● REQUIRED ACTION
Here are some records; quote them exactly, leaving out the pictures.

● RAW DATA
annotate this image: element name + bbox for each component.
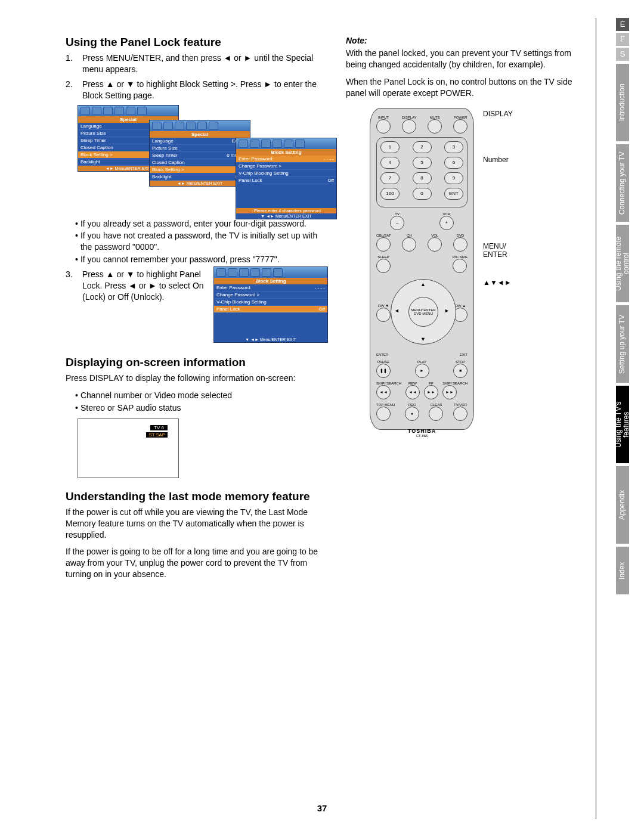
tab-using-features: Using the TV's features	[616, 386, 629, 463]
heading-panel-lock: Using the Panel Lock feature	[66, 36, 328, 49]
remote-menu-enter-button: MENU/ ENTER DVD MENU	[408, 297, 438, 327]
step-3: 3. Press ▲ or ▼ to highlight Panel Lock.…	[66, 269, 208, 339]
note-p2: When the Panel Lock is on, no control bu…	[346, 76, 572, 99]
remote-input-button	[376, 119, 391, 134]
remote-power-button	[453, 119, 467, 134]
remote-brand: TOSHIBA	[376, 428, 467, 434]
callout-arrows: ▲▼◄►	[483, 278, 531, 287]
tab-remote: Using the remote control	[616, 225, 629, 302]
callout-number: Number	[483, 156, 531, 164]
bullet-channel: Channel number or Video mode selected	[75, 390, 328, 401]
bullet-stereo: Stereo or SAP audio status	[75, 402, 328, 414]
step-2: 2. Press ▲ or ▼ to highlight Block Setti…	[66, 79, 328, 101]
step-1: 1. Press MENU/ENTER, and then press ◄ or…	[66, 52, 328, 75]
remote-dpad: ▲▼◄► MENU/ ENTER DVD MENU	[391, 279, 453, 345]
lang-f: F	[616, 33, 629, 46]
right-separator	[596, 18, 596, 819]
menu-block-setting: Block Setting Enter Password:- - - - Cha…	[236, 138, 337, 219]
osd-example: TV 6 ST.SAP	[78, 418, 179, 478]
heading-display-info: Displaying on-screen information	[66, 356, 328, 369]
callout-menu-enter: MENU/ ENTER	[483, 242, 531, 259]
bullet-pw-forgot: If you cannot remember your password, pr…	[75, 254, 328, 265]
bullet-pw-already: If you already set a password, enter you…	[75, 218, 328, 230]
remote-number-pad: 123 456 789 1000ENT	[376, 137, 467, 207]
lang-s: S	[616, 48, 629, 61]
note-heading: Note:	[346, 36, 572, 45]
bullet-pw-default: If you have not created a password, the …	[75, 230, 328, 253]
tab-index: Index	[616, 547, 629, 594]
last-mode-p1: If the power is cut off while you are vi…	[66, 507, 328, 541]
menu-panel-lock: Block Setting Enter Password:- - - - Cha…	[213, 266, 328, 343]
page-number: 37	[317, 803, 327, 813]
heading-last-mode: Understanding the last mode memory featu…	[66, 490, 328, 503]
remote-mute-button	[428, 119, 442, 134]
remote-model: CT-865	[376, 434, 467, 438]
tab-setting-up: Setting up your TV	[616, 305, 629, 383]
tab-introduction: Introduction	[616, 64, 629, 141]
menu-cascade-image: Special LanguageEnglish Picture Size4:3 …	[78, 105, 328, 212]
section-tabs: E F S Introduction Connecting your TV Us…	[602, 18, 629, 594]
tab-appendix: Appendix	[616, 466, 629, 544]
remote-illustration: INPUT DISPLAY MUTE POWER 123 456 789 100…	[346, 108, 531, 430]
last-mode-p2: If the power is going to be off for a lo…	[66, 546, 328, 580]
lang-e: E	[616, 18, 629, 31]
note-p1: With the panel locked, you can prevent y…	[346, 48, 572, 70]
remote-display-button	[402, 119, 416, 134]
display-info-intro: Press DISPLAY to display the following i…	[66, 373, 328, 384]
left-column: Using the Panel Lock feature 1. Press ME…	[66, 36, 328, 586]
callout-display: DISPLAY	[483, 110, 531, 118]
right-column: Note: With the panel locked, you can pre…	[346, 36, 572, 586]
tab-connecting: Connecting your TV	[616, 144, 629, 222]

● PROBLEM SOLUTION
annotate this image: element name + bbox for each component.
tab-using-features: Using the TV's features	[616, 386, 629, 463]
heading-panel-lock: Using the Panel Lock feature	[66, 36, 328, 49]
remote-menu-enter-button: MENU/ ENTER DVD MENU	[408, 297, 438, 327]
step-3: 3. Press ▲ or ▼ to highlight Panel Lock.…	[66, 269, 208, 339]
note-p2: When the Panel Lock is on, no control bu…	[346, 76, 572, 99]
remote-input-button	[376, 119, 391, 134]
remote-power-button	[453, 119, 467, 134]
remote-brand: TOSHIBA	[376, 428, 467, 434]
callout-arrows: ▲▼◄►	[483, 278, 531, 287]
tab-remote: Using the remote control	[616, 225, 629, 302]
callout-number: Number	[483, 156, 531, 164]
bullet-channel: Channel number or Video mode selected	[75, 390, 328, 401]
bullet-stereo: Stereo or SAP audio status	[75, 402, 328, 414]
step-2: 2. Press ▲ or ▼ to highlight Block Setti…	[66, 79, 328, 101]
step-1: 1. Press MENU/ENTER, and then press ◄ or…	[66, 52, 328, 75]
remote-dpad: ▲▼◄► MENU/ ENTER DVD MENU	[391, 279, 453, 345]
lang-f: F	[616, 33, 629, 46]
right-separator	[596, 18, 596, 819]
menu-block-setting: Block Setting Enter Password:- - - - Cha…	[236, 138, 337, 219]
osd-example: TV 6 ST.SAP	[78, 418, 179, 478]
heading-display-info: Displaying on-screen information	[66, 356, 328, 369]
callout-menu-enter: MENU/ ENTER	[483, 242, 531, 259]
bullet-pw-forgot: If you cannot remember your password, pr…	[75, 254, 328, 265]
bullet-pw-already: If you already set a password, enter you…	[75, 218, 328, 230]
remote-number-pad: 123 456 789 1000ENT	[376, 137, 467, 207]
lang-s: S	[616, 48, 629, 61]
note-heading: Note:	[346, 36, 572, 45]
bullet-pw-default: If you have not created a password, the …	[75, 230, 328, 253]
tab-index: Index	[616, 547, 629, 594]
last-mode-p1: If the power is cut off while you are vi…	[66, 507, 328, 541]
menu-panel-lock: Block Setting Enter Password:- - - - Cha…	[213, 266, 328, 343]
page-number: 37	[317, 803, 327, 813]
heading-last-mode: Understanding the last mode memory featu…	[66, 490, 328, 503]
remote-mute-button	[428, 119, 442, 134]
remote-model: CT-865	[376, 434, 467, 438]
tab-setting-up: Setting up your TV	[616, 305, 629, 383]
tab-introduction: Introduction	[616, 64, 629, 141]
menu-cascade-image: Special LanguageEnglish Picture Size4:3 …	[78, 105, 328, 212]
section-tabs: E F S Introduction Connecting your TV Us…	[602, 18, 629, 594]
tab-appendix: Appendix	[616, 466, 629, 544]
remote-illustration: INPUT DISPLAY MUTE POWER 123 456 789 100…	[346, 108, 531, 430]
last-mode-p2: If the power is going to be off for a lo…	[66, 546, 328, 580]
lang-e: E	[616, 18, 629, 31]
note-p1: With the panel locked, you can prevent y…	[346, 48, 572, 70]
remote-display-button	[402, 119, 416, 134]
display-info-intro: Press DISPLAY to display the following i…	[66, 373, 328, 384]
left-column: Using the Panel Lock feature 1. Press ME…	[66, 36, 328, 586]
callout-display: DISPLAY	[483, 110, 531, 118]
right-column: Note: With the panel locked, you can pre…	[346, 36, 572, 586]
tab-connecting: Connecting your TV	[616, 144, 629, 222]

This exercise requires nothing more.